Figure GDA0003868028040000091
Figure GDA0003868028040000092
I.e. we use vectors D and C to represent the set of all data blocks and check blocks, respectively, F i Representing each row in a matrix F, the whole encoding process is represented as FD = C using the following equation, where F is called an encoding matrix, the encoding matrix defines how data is encoded into redundant data, each element of the encoding matrix is a multiplication coefficient corresponding to an original data block, the number of columns of the encoding matrix corresponds to the number (n) of blocks of the original data, and the number of rows corresponds to the number (m) of all data blocks after encoding. We use m × n van der mond matrix as the encoding matrix F, and the generation formula of the check block C is as follows:
Figure GDA0003868028040000093
that is, when an error occurs in n data blocks, the data blocks can be repaired, and the repairing method comprises the following steps: firstly, defining matrix A and vector E to meet
Figure GDA0003868028040000094
(I is an identity matrix), and
Figure GDA0003868028040000095
then there is AD = E, whose formula is as follows:
Figure GDA0003868028040000101
at this time, the row corresponding to the erroneous data block can be deleted from the matrix a and the vector E, so as to obtain a new equation: a ' = DE ', since a ' is invertible, all unknowns in D can be solved by gaussian elimination, i.e. all data blocks can be repaired.
S140, storing the file block and the check block into the cold data group of the storage server.

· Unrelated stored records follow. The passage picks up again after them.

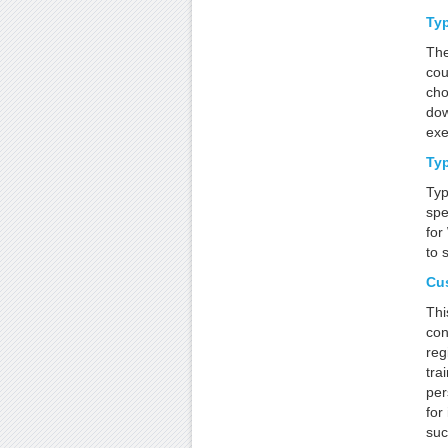
Typ
The
cou
cho
dow
exe
Typ
Typ
spe
for
to 
Cu
Thi
con
reg
tra
per
for
suc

And storing the file block and the check block into a cold data group of the storage server. Specifically, after the cold file in the storage server 30 of the FastDFS system is deleted from the hot data group, a new group is created in the cold data group to store the file block and the check block, and meanwhile, in the process of storing the file block and the check block into the FastDFS system, the returned actual storage address, the MD5 value of each block, the block sequence number, the file ID included in the block, the offset of the file in the block, the length of the file in the block, and other metadata information are recorded, so that when a part of the file blocks in the file block fails, the files corresponding to the file block can be repaired only by the check block and the remaining files in the file block that do not fail.
S150, if a downloading request for downloading the cold file is received, the cold file is obtained from the cold data set according to the downloading request.
And if a downloading request for downloading the cold file is received, acquiring the cold file from the cold data set according to the downloading request. Specifically, the download request includes an ID for downloading the cold file, and after the FastDFS system acquires the ID of the cold file, the FastDFS system acquires the cold file from the storage server 30 of the FastDFS system according to the virtual group.
In one embodiment, as shown in FIG. 6, step S150 includes sub-steps S151 and S152.
S151, acquiring the virtual group corresponding to the download request according to the download request to acquire the cold file.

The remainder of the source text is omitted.